Assigned task
Look through the entries below, please, and copy every line with the word "yang".

Records from a collection
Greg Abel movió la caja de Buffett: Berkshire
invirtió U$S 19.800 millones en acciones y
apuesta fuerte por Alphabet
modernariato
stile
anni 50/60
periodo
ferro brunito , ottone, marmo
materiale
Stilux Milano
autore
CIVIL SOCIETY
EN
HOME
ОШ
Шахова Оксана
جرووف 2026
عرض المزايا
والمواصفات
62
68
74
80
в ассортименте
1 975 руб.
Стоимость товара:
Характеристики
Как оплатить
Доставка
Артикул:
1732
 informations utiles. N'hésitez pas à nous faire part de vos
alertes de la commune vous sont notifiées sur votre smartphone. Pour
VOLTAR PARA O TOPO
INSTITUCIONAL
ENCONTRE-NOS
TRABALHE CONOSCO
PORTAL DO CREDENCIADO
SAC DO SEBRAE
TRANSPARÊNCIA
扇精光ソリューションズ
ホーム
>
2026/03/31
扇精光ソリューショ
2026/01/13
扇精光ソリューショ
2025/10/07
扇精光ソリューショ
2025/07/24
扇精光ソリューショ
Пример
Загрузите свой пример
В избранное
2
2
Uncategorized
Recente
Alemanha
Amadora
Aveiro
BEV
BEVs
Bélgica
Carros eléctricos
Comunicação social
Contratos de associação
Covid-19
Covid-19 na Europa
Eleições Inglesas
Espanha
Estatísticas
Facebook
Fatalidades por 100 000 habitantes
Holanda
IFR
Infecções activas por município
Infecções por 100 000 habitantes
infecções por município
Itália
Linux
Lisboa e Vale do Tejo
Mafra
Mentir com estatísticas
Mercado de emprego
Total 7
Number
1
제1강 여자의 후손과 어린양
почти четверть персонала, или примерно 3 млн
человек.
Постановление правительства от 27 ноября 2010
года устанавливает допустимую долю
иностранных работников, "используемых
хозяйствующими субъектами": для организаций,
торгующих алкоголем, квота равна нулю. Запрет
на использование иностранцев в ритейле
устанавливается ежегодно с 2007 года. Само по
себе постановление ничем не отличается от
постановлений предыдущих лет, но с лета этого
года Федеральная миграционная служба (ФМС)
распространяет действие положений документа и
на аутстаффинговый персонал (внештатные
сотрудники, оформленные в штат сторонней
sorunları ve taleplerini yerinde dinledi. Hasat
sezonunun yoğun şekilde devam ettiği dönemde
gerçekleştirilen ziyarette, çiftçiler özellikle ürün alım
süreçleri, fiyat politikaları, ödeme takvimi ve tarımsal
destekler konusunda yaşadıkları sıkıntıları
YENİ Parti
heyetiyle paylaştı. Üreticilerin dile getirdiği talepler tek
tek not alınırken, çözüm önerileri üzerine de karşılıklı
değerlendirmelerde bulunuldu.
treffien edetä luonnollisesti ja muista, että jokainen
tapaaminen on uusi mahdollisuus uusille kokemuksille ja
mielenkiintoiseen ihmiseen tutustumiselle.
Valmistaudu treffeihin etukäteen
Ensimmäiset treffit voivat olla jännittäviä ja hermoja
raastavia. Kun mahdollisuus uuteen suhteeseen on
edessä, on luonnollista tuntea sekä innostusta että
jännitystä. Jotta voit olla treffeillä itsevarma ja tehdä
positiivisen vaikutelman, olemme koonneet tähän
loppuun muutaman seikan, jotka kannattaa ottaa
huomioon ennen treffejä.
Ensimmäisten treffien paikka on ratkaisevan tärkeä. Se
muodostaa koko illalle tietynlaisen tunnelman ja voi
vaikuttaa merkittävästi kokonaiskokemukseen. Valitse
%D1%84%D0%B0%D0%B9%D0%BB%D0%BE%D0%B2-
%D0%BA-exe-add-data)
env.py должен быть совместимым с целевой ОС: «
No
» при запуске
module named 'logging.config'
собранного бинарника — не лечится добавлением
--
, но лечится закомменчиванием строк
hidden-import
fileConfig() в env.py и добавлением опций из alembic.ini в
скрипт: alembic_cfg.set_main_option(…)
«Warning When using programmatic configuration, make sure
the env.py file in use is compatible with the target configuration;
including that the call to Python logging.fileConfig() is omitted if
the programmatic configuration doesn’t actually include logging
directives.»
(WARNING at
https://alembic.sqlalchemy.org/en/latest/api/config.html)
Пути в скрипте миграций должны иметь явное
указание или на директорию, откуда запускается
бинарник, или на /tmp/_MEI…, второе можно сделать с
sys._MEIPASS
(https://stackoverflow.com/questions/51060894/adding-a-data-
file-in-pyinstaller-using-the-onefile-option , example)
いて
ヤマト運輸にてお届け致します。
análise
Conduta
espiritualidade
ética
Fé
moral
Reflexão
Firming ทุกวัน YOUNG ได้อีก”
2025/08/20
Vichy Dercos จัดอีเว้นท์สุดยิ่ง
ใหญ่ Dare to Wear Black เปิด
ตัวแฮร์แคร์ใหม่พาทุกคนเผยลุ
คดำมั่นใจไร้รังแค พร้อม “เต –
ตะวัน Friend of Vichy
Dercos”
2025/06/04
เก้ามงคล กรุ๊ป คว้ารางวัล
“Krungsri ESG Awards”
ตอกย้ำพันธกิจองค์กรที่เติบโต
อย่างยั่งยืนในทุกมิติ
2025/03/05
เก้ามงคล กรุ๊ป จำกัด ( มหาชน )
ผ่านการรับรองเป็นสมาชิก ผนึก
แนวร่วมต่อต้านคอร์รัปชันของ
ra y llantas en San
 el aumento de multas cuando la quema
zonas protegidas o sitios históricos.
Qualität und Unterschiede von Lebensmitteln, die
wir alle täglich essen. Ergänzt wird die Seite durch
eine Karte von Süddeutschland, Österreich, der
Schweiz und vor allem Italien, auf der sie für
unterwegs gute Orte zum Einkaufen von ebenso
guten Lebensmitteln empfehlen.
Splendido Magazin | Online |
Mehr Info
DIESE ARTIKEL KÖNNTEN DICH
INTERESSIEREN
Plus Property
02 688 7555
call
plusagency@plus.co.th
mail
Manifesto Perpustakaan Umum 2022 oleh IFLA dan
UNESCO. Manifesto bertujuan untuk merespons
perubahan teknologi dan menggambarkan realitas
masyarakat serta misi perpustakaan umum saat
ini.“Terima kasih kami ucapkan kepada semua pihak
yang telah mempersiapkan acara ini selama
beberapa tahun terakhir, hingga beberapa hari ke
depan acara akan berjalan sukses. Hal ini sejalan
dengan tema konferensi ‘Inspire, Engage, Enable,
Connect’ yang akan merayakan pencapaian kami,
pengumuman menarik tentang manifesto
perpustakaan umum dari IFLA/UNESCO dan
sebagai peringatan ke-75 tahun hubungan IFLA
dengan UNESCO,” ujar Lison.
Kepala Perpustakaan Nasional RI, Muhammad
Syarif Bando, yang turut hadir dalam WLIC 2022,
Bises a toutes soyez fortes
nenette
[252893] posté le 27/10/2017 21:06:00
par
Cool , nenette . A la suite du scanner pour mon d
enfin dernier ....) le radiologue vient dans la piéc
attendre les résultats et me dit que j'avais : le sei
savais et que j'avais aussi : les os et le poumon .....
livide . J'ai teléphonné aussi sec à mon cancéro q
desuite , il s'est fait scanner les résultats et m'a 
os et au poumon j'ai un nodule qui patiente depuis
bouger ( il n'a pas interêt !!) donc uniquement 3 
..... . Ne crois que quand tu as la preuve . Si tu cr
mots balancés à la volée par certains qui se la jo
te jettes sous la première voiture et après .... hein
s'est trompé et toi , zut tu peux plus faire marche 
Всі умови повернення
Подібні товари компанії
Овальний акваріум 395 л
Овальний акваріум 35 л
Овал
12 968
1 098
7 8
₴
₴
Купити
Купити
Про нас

Result
yang telah mempersiapkan acara ini selama
Connect’ yang akan merayakan pencapaian kami,
Syarif Bando, yang turut hadir dalam WLIC 2022,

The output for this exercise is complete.